還有水晶肘子、芙蓉雞片、八寶鴨,每一道都精致得像件擺件,香氣順著半開的窗縫飄出去。
這些菜色,許多都是朱由校讓御廚去學的。
作為御廚,功夫不到家,那自然是萬萬不行的。
他做這個皇帝,日理萬機累得半死就算了,這吃都吃不好,那這皇帝做得還有什么意思?
思及此。
朱由校執筷夾起一塊鹿筋,入口軟糯,醬香在舌尖散開。
連日處理馬政、批閱奏疏,又在西苑騎了半個時辰馬,此刻腹中確實空了。
肚子餓了,吃什么都好吃。
待他吃得差不多的時候,門外有太監通稟:
“陛下,東廠提督魏忠賢、司禮監秉筆王體乾求見,有大同捷報。”
“捷報?”
朱由校眼前一亮,當即放下玉筷,手指在桌邊輕輕一叩。
“讓他們進來。”
“是!”
頃刻之后。
門簾被輕輕掀開,魏忠賢捧著一卷明黃封皮的捷報,腳步輕緩地走進來,身后跟著的王體乾垂著手,眼神始終落在地面。
魏忠賢走到案前便雙膝跪地,將捷報高舉過頭頂:
“皇爺,大同傳來捷報!
熊經略已平定王威叛亂,流民之亂亦解,延綏鎮總兵官杜文煥還遞了請罪信!”
朱由校伸手接過捷報,立刻展開捷報,目光快速掃過字句,嘴角的笑意漸漸深了。
王威自刎,張天琳被擒,孫鎮、馬榮反正,從大同抄出的白銀竟有五百萬兩,連延綏鎮都主動請罪……
九邊整頓的步伐,竟比預想中順遂太多。
“好!熊廷弼果然沒讓朕失望!”
朱由校將捷報放在案上,語氣帶著喜色,轉頭看向侍立在側的魏朝。
“代王為亂軍所害,是朕的宗室之憾。
你去傳朕的旨意:
讓內閣擬旨,派宗人府宗人令親赴大同,為代王主持喪儀,務必莊重。
再著禮部速議代王世子繼位之事,一應禮制不可怠慢。
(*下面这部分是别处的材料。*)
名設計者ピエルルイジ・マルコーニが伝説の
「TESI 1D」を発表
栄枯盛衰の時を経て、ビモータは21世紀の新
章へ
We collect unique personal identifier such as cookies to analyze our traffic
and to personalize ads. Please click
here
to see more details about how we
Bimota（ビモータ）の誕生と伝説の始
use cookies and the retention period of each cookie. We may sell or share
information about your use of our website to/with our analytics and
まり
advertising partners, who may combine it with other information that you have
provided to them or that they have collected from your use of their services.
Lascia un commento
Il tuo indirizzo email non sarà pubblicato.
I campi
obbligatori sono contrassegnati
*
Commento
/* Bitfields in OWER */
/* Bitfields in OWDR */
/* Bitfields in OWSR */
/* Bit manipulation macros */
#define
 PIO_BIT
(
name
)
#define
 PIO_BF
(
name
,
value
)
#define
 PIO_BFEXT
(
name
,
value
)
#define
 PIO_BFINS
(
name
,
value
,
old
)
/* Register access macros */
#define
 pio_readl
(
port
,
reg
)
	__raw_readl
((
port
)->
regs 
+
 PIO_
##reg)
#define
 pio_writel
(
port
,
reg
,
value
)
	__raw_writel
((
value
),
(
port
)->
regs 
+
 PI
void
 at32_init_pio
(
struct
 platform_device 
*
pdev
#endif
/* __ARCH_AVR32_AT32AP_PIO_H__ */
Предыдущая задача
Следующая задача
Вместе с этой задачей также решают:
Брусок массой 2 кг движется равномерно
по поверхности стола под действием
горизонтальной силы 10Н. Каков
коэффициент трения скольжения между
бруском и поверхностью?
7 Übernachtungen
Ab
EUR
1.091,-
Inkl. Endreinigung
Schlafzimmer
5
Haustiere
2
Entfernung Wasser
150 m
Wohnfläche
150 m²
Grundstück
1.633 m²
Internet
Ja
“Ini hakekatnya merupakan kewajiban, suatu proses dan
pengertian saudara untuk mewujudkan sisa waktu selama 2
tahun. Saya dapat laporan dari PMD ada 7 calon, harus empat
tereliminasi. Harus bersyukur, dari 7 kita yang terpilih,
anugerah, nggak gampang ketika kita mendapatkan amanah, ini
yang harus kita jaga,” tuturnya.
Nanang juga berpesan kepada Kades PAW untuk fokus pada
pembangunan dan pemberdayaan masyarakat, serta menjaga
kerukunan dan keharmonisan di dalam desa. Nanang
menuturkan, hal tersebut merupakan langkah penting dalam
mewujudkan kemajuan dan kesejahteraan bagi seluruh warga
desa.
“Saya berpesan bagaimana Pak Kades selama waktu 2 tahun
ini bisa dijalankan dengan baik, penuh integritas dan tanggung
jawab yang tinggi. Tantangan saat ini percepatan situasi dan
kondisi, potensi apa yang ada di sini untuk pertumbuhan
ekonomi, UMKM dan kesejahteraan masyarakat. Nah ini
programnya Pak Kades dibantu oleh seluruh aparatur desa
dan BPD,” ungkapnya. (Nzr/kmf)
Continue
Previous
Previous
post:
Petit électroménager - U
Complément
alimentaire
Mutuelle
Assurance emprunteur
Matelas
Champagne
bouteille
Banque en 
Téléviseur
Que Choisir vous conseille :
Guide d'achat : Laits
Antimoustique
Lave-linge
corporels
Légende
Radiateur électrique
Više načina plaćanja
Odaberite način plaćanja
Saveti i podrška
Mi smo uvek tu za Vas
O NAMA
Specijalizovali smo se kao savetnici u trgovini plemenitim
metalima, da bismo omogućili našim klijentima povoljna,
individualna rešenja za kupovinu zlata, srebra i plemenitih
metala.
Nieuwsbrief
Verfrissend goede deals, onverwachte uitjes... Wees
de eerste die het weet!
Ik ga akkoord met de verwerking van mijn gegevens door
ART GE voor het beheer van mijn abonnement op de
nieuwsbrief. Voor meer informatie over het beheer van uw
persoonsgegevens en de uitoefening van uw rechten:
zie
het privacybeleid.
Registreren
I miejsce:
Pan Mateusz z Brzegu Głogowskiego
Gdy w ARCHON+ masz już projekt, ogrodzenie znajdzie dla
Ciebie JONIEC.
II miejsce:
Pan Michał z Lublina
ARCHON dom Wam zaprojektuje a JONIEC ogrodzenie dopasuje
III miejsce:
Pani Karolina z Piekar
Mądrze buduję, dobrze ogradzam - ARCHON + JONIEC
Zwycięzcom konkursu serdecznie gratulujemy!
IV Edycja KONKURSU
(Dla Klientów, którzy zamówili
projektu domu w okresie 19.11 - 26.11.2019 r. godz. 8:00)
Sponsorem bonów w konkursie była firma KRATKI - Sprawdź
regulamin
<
”
魏朝躬身應道:“奴婢遵命。”
起身時,他眼角的余光飛快掃過魏忠賢與王體乾,眼神里藏著幾分冷意。
大同捷報如此重大的事,這兩人竟繞開他這個司禮監掌印太監,直接求見陛下,明擺著是想搶功!
兩個老狐貍!
魏朝攥了攥袖中的手帕,腳步略顯急促地退出暖閣。
而魏忠賢看著魏朝的背影消失在門外,嘴角勾起一抹不易察覺的弧度。
待魏朝徹底離開東暖閣之后。
魏忠賢緩緩起身,從袖中摸出一個深色錦緞封皮的冊書,封面上用小楷寫著“兵仗局查勘冊”,遞到朱由校面前:
“皇爺,此前您命奴婢查兵仗局貪污受賄、造炮拖延、軍器劣質之事,如今已有結果。”
朱由校接過冊書,眼神沉了幾分。
兵仗局是工部下屬的造兵機構,關乎邊軍戰力。
朝廷每年花費這么多錢用以制造火器。
可不是給這些人拿去貪墨的。
朱由校緩緩翻開冊書,只見里面逐條記錄著兵仗局的貪腐之事。
監造太監私吞物料銀、工匠偷工減料、將不合格軍器充作良品,最末一頁,竟還寫著“司禮監掌印太監魏朝義子魏鄭國,在兵仗局任提督,多次收受商戶賄賂,篡改驗收記錄”。
王體乾在一旁適時補充:
“皇爺,奴婢已派人核實,魏鄭國確實利用魏朝的關系,在兵仗局安插親信,光是一年,便私吞白銀十二萬兩。
那些不合格的火銃,便是經他之手驗收的。”
朱由校眉頭微皺。
他早知道魏朝手底下不太干凈,卻沒想到其竟敢把手伸到兵仗局,還縱容屬下貪腐軍餉。
魏忠賢偷偷看了一眼皇帝的表情,心中微喜,繼續添油加醋:
“皇爺,魏掌印身為司禮監首官,卻縱容親眷禍亂兵仗局,若不處置,恐難服眾,更會誤了邊軍大事。
只是此事牽涉魏掌印,奴婢不敢擅斷,還請皇爺圣裁。”
呵呵。
手底下的兩條狗,倒是打起來了。